WHAT TO DO —
Let your answer be the line containing "the title, description, required" and every line below it to the end of the records, copied exactly.
[Opening DATA TO PROCESS section]
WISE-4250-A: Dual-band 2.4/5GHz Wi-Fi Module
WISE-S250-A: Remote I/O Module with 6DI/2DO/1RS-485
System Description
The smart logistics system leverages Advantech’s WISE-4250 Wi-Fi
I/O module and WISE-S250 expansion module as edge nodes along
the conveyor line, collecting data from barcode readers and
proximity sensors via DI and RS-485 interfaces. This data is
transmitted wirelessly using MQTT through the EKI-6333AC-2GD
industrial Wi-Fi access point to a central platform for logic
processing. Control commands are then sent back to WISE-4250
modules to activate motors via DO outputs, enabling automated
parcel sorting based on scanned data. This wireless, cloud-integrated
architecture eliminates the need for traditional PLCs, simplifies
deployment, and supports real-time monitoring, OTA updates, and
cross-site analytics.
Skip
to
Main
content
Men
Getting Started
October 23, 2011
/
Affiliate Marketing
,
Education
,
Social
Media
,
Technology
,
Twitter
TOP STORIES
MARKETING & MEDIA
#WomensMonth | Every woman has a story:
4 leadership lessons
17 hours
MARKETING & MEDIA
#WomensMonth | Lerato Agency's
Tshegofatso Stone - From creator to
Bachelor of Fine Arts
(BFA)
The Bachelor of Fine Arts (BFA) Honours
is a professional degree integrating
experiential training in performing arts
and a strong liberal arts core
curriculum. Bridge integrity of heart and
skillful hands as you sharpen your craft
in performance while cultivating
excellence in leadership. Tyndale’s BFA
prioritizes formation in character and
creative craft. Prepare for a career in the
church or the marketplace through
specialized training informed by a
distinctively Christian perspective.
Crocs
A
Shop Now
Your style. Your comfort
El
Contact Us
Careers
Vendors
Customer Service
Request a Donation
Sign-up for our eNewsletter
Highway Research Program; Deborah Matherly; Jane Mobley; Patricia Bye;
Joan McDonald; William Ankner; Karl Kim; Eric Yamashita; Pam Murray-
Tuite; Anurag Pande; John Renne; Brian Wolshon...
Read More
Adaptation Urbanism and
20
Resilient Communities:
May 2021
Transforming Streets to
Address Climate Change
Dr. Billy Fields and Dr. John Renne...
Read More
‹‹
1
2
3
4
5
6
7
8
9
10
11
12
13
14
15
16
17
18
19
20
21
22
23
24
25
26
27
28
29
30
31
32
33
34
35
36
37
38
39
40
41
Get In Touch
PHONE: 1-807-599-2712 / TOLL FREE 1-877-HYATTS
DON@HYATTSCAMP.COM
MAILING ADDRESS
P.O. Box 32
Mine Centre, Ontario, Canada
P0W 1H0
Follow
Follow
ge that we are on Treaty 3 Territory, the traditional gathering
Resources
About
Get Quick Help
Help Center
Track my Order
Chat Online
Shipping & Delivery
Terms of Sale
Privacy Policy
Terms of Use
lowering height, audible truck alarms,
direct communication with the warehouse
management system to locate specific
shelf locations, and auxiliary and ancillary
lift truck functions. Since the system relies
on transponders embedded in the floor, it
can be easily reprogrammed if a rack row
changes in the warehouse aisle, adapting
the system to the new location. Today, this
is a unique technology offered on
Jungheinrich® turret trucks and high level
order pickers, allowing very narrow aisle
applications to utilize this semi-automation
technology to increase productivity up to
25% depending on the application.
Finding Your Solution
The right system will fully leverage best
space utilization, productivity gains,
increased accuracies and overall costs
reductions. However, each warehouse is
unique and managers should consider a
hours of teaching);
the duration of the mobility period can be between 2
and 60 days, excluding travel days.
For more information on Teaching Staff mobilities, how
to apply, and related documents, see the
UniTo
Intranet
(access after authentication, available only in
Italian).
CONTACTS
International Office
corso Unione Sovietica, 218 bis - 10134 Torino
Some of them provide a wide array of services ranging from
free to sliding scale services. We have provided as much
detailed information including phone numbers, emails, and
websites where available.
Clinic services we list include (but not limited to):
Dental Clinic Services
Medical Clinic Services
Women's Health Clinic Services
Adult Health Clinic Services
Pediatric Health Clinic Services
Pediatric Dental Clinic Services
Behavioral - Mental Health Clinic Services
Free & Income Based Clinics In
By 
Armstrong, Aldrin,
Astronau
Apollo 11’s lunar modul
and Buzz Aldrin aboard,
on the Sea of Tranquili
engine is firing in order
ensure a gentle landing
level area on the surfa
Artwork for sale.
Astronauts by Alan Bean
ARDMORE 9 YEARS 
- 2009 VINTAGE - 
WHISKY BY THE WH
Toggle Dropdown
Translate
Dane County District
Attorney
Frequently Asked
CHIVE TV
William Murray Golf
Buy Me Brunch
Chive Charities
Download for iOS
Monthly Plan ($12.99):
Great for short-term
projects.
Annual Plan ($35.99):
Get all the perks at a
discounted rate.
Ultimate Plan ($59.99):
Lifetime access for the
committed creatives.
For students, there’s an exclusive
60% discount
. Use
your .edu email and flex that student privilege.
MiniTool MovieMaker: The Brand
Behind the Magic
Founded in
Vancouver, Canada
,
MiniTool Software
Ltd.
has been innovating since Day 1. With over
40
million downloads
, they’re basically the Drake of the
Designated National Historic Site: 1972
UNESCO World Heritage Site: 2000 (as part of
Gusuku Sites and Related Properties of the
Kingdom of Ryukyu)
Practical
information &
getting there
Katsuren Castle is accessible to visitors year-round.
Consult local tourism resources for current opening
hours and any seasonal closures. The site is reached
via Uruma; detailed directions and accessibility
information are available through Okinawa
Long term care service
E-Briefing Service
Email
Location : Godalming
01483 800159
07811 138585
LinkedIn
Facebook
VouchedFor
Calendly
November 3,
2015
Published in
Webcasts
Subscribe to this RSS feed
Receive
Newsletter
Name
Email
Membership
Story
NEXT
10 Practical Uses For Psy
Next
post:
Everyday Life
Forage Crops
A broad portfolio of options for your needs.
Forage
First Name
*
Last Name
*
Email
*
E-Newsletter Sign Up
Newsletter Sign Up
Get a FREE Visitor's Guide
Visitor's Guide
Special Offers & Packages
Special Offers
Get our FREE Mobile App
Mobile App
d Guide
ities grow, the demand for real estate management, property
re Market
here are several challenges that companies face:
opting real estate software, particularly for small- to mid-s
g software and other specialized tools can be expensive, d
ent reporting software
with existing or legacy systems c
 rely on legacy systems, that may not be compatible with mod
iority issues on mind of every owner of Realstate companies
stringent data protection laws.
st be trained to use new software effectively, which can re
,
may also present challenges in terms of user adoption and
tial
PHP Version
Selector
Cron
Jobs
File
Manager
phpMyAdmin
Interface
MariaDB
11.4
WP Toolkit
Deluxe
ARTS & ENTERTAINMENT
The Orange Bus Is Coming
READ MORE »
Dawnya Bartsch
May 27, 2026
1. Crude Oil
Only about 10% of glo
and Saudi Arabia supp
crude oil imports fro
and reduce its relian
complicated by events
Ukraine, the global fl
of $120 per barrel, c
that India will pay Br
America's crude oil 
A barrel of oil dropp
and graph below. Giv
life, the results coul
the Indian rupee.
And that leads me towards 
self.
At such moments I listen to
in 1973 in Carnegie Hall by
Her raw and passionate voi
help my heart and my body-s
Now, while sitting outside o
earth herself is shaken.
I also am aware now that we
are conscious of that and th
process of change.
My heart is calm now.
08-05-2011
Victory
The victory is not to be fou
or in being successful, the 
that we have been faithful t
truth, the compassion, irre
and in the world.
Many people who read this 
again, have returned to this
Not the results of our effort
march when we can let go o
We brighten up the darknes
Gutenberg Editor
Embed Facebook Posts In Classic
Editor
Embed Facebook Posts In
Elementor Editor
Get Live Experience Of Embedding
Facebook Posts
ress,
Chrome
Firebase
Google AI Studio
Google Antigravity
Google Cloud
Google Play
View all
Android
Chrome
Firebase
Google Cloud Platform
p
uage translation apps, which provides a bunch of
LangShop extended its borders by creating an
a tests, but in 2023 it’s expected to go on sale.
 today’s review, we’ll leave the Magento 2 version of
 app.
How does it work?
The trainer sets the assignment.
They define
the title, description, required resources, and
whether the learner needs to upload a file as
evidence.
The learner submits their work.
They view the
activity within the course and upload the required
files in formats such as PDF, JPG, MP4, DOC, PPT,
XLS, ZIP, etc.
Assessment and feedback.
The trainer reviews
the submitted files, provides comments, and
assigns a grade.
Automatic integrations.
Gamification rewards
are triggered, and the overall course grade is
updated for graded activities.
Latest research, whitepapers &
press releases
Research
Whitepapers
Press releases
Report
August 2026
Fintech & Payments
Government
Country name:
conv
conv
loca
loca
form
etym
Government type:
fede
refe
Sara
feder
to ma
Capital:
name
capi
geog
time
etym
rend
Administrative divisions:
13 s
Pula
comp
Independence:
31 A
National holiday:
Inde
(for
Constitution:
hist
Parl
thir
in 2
[Closing DATA TO PROCESS section]
WRITTEN SOLUTION —
the title, description, required resources, and
whether the learner needs to upload a file as
evidence.
The learner submits their work.
They view the
activity within the course and upload the required
files in formats such as PDF, JPG, MP4, DOC, PPT,
XLS, ZIP, etc.
Assessment and feedback.
The trainer reviews
the submitted files, provides comments, and
assigns a grade.
Automatic integrations.
Gamification rewards
are triggered, and the overall course grade is
updated for graded activities.
Latest research, whitepapers &
press releases
Research
Whitepapers
Press releases
Report
August 2026
Fintech & Payments
Government
Country name:
conv
conv
loca
loca
form
etym
Government type:
fede
refe
Sara
feder
to ma
Capital:
name
capi
geog
time
etym
rend
Administrative divisions:
13 s
Pula
comp
Independence:
31 A
National holiday:
Inde
(for
Constitution:
hist
Parl
thir
in 2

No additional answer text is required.